The lowdown on business travel in Asia Pacific
According to Accor's survey, the average number of trips taken by Asia-Pacific executives increased by 67% in the first half of the year, with 10 trips reported in the first half of 2012 versus six trips over the same period last year.
Accor has revealed the findings of its third annual Accor Asia-Pacific Business Traveller Research.
The survey interviewed almost 2,600 respondents representing 26,000 business trips from nine countries in Asia-Pacific, who made business trips in the first half of the year.
According to the survey, the average number of trips taken by Asia-Pacific executives increased by 67% in the first half of the year, with 10 trips reported in the first half of 2012 versus six trips over the same period last year.

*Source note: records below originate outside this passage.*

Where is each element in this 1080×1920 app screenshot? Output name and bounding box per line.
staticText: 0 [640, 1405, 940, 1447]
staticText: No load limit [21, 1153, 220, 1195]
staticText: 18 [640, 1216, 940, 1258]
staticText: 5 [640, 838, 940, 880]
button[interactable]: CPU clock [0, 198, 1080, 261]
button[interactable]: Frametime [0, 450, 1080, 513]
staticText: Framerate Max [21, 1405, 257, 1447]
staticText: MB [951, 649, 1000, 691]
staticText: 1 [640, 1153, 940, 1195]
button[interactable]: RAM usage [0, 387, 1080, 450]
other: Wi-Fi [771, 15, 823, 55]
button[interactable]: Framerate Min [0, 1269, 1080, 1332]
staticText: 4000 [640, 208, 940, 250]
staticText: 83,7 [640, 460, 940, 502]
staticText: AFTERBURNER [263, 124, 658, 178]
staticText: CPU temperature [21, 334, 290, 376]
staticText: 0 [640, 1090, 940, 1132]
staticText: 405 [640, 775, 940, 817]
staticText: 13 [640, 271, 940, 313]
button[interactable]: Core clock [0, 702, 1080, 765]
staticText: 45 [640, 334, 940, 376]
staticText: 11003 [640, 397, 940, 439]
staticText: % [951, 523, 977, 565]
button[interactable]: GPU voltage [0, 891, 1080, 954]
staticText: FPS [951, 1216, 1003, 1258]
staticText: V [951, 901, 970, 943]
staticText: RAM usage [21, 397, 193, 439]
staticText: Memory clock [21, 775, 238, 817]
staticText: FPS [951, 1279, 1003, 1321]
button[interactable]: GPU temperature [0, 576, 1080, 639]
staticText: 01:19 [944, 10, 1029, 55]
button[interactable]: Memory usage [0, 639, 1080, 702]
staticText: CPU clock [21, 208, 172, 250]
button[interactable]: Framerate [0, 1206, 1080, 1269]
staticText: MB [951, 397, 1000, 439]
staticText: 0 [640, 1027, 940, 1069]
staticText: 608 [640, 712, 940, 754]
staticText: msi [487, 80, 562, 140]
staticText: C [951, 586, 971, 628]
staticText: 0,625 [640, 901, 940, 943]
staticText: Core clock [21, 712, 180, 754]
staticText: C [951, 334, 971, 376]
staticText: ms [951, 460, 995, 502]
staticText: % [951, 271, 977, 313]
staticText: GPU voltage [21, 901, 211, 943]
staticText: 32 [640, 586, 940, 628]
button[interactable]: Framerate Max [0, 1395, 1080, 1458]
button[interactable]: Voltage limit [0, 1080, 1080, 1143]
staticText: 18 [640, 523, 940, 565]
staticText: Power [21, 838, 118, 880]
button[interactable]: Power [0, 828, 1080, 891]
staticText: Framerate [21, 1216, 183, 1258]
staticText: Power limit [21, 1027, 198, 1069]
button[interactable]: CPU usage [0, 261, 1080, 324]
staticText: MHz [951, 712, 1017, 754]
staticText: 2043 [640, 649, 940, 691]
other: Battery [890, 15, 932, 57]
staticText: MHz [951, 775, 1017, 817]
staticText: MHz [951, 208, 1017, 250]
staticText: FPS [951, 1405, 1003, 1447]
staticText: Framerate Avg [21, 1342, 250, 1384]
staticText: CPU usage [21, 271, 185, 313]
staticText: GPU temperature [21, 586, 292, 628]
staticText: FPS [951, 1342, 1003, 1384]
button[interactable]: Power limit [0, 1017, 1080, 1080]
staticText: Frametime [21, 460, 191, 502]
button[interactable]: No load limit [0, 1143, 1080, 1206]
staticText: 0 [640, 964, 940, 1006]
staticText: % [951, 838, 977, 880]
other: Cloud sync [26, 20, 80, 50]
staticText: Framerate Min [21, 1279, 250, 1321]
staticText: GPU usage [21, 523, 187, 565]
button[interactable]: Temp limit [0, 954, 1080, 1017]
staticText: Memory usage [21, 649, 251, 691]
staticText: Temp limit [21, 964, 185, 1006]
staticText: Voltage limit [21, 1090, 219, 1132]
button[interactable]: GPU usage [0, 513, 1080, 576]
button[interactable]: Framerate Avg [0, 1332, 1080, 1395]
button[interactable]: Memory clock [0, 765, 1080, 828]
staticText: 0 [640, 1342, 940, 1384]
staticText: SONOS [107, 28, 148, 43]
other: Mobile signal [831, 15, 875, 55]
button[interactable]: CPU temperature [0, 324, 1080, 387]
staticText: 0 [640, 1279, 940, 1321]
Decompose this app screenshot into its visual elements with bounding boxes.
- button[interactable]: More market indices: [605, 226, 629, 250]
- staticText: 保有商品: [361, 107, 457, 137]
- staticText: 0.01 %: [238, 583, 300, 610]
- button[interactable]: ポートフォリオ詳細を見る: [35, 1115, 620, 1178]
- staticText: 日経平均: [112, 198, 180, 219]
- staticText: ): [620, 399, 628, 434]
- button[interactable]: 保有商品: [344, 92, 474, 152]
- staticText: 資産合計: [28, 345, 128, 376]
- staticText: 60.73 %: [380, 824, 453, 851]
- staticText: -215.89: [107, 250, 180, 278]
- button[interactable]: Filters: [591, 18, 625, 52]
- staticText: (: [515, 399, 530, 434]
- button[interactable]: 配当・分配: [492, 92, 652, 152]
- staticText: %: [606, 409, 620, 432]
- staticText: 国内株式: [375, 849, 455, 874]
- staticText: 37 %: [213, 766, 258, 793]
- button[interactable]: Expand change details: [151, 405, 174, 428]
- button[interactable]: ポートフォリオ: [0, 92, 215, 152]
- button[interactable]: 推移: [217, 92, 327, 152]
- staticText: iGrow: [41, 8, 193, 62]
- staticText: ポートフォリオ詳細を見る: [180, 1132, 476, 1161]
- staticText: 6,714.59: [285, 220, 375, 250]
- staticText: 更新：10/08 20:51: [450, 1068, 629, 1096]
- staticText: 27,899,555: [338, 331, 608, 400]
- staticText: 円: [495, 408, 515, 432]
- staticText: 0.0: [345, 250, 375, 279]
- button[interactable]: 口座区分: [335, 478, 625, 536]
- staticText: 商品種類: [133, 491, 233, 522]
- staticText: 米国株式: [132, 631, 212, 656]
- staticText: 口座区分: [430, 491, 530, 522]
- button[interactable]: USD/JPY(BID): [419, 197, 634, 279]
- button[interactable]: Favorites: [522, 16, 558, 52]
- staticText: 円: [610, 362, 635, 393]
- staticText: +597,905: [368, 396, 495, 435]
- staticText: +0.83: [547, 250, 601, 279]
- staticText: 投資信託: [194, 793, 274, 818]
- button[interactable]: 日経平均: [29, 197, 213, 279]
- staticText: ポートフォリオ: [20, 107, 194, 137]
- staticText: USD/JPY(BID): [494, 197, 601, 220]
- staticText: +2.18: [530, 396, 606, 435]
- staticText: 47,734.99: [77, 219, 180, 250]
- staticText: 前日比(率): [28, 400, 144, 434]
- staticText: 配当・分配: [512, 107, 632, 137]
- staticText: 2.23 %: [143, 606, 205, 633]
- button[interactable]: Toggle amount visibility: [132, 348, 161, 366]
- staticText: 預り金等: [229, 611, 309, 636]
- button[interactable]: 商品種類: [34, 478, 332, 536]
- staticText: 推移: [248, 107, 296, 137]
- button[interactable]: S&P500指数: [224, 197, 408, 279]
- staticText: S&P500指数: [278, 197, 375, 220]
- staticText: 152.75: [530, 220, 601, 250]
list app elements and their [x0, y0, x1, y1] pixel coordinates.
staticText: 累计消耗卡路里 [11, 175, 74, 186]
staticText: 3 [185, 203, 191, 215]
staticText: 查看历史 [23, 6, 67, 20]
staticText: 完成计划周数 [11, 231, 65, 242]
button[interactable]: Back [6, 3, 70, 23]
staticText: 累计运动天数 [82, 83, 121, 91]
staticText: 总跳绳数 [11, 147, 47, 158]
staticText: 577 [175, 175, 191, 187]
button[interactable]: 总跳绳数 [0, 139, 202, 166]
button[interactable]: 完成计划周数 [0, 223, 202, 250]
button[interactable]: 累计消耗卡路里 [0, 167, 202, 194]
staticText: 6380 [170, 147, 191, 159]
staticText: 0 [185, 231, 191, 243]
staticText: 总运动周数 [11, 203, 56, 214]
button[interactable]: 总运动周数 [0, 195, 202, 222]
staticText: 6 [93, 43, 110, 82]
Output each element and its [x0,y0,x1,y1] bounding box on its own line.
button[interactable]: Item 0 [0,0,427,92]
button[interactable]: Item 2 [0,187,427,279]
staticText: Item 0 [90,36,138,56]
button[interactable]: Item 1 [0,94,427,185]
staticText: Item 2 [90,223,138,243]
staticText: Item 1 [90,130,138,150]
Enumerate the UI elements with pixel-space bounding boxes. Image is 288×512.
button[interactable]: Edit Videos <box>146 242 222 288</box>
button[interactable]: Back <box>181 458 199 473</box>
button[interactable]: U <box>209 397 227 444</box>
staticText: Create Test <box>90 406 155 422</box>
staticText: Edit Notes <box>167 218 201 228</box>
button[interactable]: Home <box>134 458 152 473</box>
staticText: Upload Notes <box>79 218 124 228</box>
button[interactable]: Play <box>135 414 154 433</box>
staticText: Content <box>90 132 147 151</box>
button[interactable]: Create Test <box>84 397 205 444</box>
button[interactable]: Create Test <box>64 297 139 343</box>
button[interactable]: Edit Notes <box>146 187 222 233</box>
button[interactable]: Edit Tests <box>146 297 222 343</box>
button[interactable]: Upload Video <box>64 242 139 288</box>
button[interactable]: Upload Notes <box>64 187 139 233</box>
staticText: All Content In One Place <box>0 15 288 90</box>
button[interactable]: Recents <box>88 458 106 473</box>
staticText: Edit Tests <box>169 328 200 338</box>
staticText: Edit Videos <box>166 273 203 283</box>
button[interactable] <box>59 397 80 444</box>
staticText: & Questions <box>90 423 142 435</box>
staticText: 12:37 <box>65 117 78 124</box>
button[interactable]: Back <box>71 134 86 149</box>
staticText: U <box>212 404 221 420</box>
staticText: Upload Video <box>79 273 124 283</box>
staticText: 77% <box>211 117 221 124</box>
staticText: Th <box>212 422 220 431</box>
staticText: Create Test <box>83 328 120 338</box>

Mainland Chinese executives posted the highest increase in volume, with the average Chinese business traveller going on 17 trips in the first half versus nine trips over the same period last year.
The next highest increase was among Indian travellers, who took 13 trips compared to seven last year.
The survey found Singapore emerging as the region's most popular business destination in the first half of 2012 - the city-state appeared in the "Top 3" destination lists of nine key markets surveyed.
Last year, Singapore and Hong Kong vied for top honours.
Allocated hotel budgets increased slightly on the whole, with the average nightly room budget creeping up by 3.3% to USD125 from USD121 last year.
When looking at who is doing the bulk of business travel in Asia-Pacific, one interesting statistic is those who are not travelling: women.
Business travel in Asia-Pacific remains dominated by men, with only one in four executives surveyed being women.
Thailand had the highest female-to-male ratio (40%) amongst Asia- Pacific business travellers in the first six months of the year.
Australian and New Zealand business women took second and third place, with 33% and 30%, respectively.
India rounded out the bottom of the list with only six percent of business travellers being women.